BANVİT: Efes maçındaki performansıyla, işleri yoluna koymaya başladığını gösteren Banvit; Steaua deplasmanında rahat kazanarak Eurocup'taki ilk galibiyetini elde etmişti. Bu maçta, Simmons bildiğimiz Simmons gibi oynadı, Slaughter ve Stephens için de iyi bir maç olduğunu söyleyebiliriz. Haftasonu Gaziantep'i konuk eden Banvit maça fırtına gibi başladı, sonrasında rakibin direnciyle farkı açamadılar ama maç boyunca skorda önde giden Banvit son bölümde daha iyi oynadı. Johnson ve Vidmar'ın öne çıkan isimler olduğunu söyleyebiliriz... Banvit gruptaki Türk takımlarına karşı karşıya getirecek olan maçta Trabzonspor'a konuk olacak. Bu maçı Banvit kazanırsa, grupta Trabzon'la galibiyetleri eşitleyecek ve gruptan çıkma yolunda iki deplasman galibiyetiyle avantaj yakalayacağını söyleyebiliriz. Mağlubiyet durumunda ise dördüncü sıra mücadelesine düşebilirler.

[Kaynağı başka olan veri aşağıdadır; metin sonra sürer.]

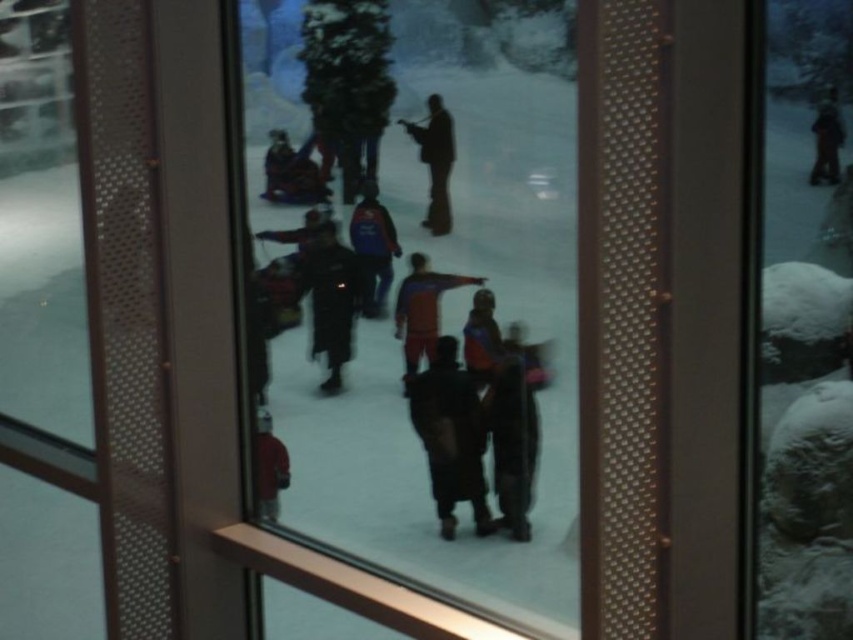 The width and height of the screenshot is (853, 640). Describe the element at coordinates (424, 291) in the screenshot. I see `transparent glass at center` at that location.

Does transparent glass at center have a larger size compared to dark blue jacket at upper right?

Yes, transparent glass at center is bigger than dark blue jacket at upper right.

Find the location of a particular element. The image size is (853, 640). transparent glass at center is located at coordinates (424, 291).

Identify the location of transparent glass at center. (424, 291).

Does transparent glass at center have a smaller size compared to dark brown leather pants at center?

No.

Is point (287, 106) positioned behind point (498, 452)?

Yes, it is.

The width and height of the screenshot is (853, 640). Identify the location of transparent glass at center. (424, 291).

Does dark brown jacket at center have a larger size compared to dark brown leather pants at center?

Yes, dark brown jacket at center is bigger than dark brown leather pants at center.

Is point (466, 460) more distant than point (532, 404)?

Yes, point (466, 460) is behind point (532, 404).

Who is more distant from viewer, (485, 499) or (518, 397)?

The point (485, 499) is more distant.

The image size is (853, 640). In order to click on dark brown jacket at center in this screenshot , I will do `click(450, 435)`. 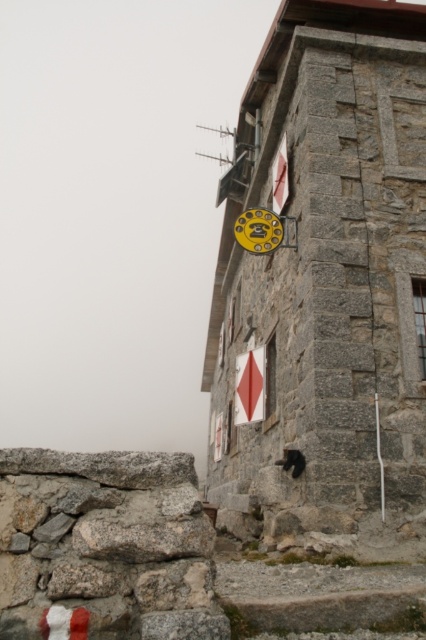 You are a hiker who just arrived at the stone building. You need to place your backpack on a surface. Which object from the stone textured tower at center and the gray rough stone at lower left would be more suitable for placing your backpack?

The gray rough stone at lower left is more suitable for placing your backpack because the stone textured tower at center is above it and likely elevated or not a flat surface.

You are an architect assessing the structural integrity of the stone textured tower at center and the gray rough stone at lower left. Which of these two objects has a greater width?

The stone textured tower at center has a greater width than the gray rough stone at lower left. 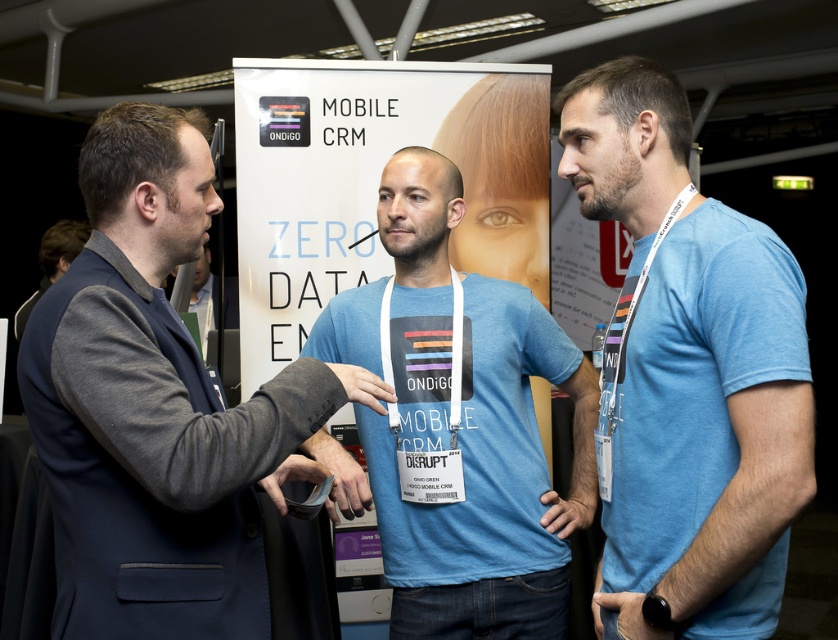 You are at a tech event and need to locate the registration desk. The registration desk is at the point with coordinates (339, 476). You see a matte black wristband at center. Is the registration desk near the matte black wristband at center?

Yes, the registration desk is at point (339, 476) where the matte black wristband at center is located, so they are near each other. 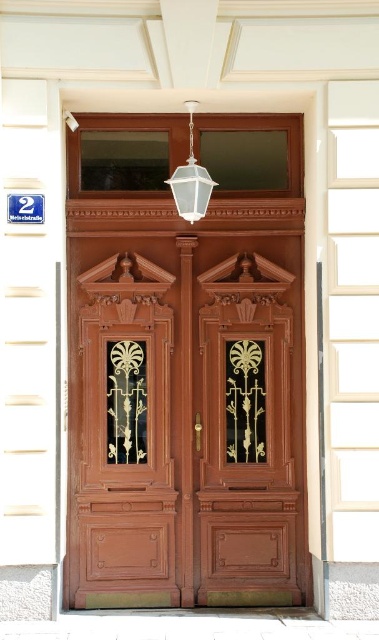 Question: Where is polished wood door at center located in relation to clear glass lantern at upper center in the image?

Choices:
 (A) right
 (B) left

Answer: (B)

Question: Among these points, which one is nearest to the camera?

Choices:
 (A) (189, 122)
 (B) (114, 358)

Answer: (A)

Question: Considering the real-world distances, which object is farthest from the matte wood door at center?

Choices:
 (A) clear glass lantern at upper center
 (B) polished wood door at center

Answer: (A)

Question: Can you confirm if matte wood door at center is positioned below clear glass lantern at upper center?

Choices:
 (A) yes
 (B) no

Answer: (A)

Question: Among these points, which one is farthest from the camera?

Choices:
 (A) (203, 470)
 (B) (208, 186)

Answer: (A)

Question: Can you confirm if matte wood door at center is positioned to the left of polished wood door at center?

Choices:
 (A) yes
 (B) no

Answer: (B) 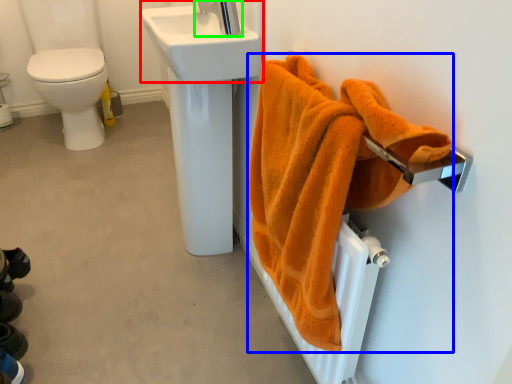 Question: Estimate the real-world distances between objects in this image. Which object is closer to sink (highlighted by a red box), towel (highlighted by a blue box) or tap (highlighted by a green box)?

Steaua'nun zorlaması zor gözükse de Buducnost'un kadro kalitesini düşünürsek ve ilk haftada Banvit'i yendiğini hatırlarsak Banvit için işler kötü olabilir.


TRABZONSPOR MP: Bir iyi-bir kötü performansına devam eden Trabzonspor'da Velickovic'in iyileşme sürecinde olması ve takımın daha uyumlu bir performans göstermesinin önümüzdeki aylar adına olumlu sinyaller olduğunu söyleyebiliriz. Bu hafta Banvit'i konuk edecek olan Trabzon maçı kazanması halinde turu aşağı-yukarı garantilemiş olacak, mağlubiyet halinde ise hemen kriz ortamı olmayacaktır ama gelebilecek olan birkaç ekstra yenilgiyle Trabzonspor'un tur şansı zayıflayabilir.



BEŞİKTAŞ SJ: Avtodor felaketinden sonra Dettman'la yollarını ayıran Beşiktaş, Yağızer Uluğ döneminde de yüksek skorlu maçlarını sürdürdü, PAOK deplasmanında farklı galibiyet geldi. Lampe 18s- 15r- 4a, Wolters 27s- 6r- 8a ile muhteşem performanslar sergilediler. Haftasonu da İBB karşısında yüksek skorlu galibiyetlerine devam eden Beşiktaş'ta bu iki maçta da altı oyuncu çift haneli skorlar ürettiler. Beşiktaş, bu hafta Eurocup'ın en zayıf takımlarından biri olan Szolnoki Olaj'ı konuk edecek.



GALATASARAY ODEABANK: Eurocup'a 3/3 ile başlayan GS, ligde de derbi maçta Fenerbahçe karşısında farklı bir galibiyet aldı. Bu haftaki rakip Krasny olacak. Krasny ilk hafta AEK deplasmanında uzatmada kazandıktan sonra Nizhny ve Neptunas maçlarını kaybetti. Skorer oyuncu Mitchell ayrıldı, Jajuan ve Cooper en önemli oyuncular -ki gard Cooper geçen hafta 13s- 8r- 10a ile triple-double kıyısından döndü- Jordan Hamilton ve Guinn de diğer önemli isimler diyebiliriz, dar bir rotasyonları var.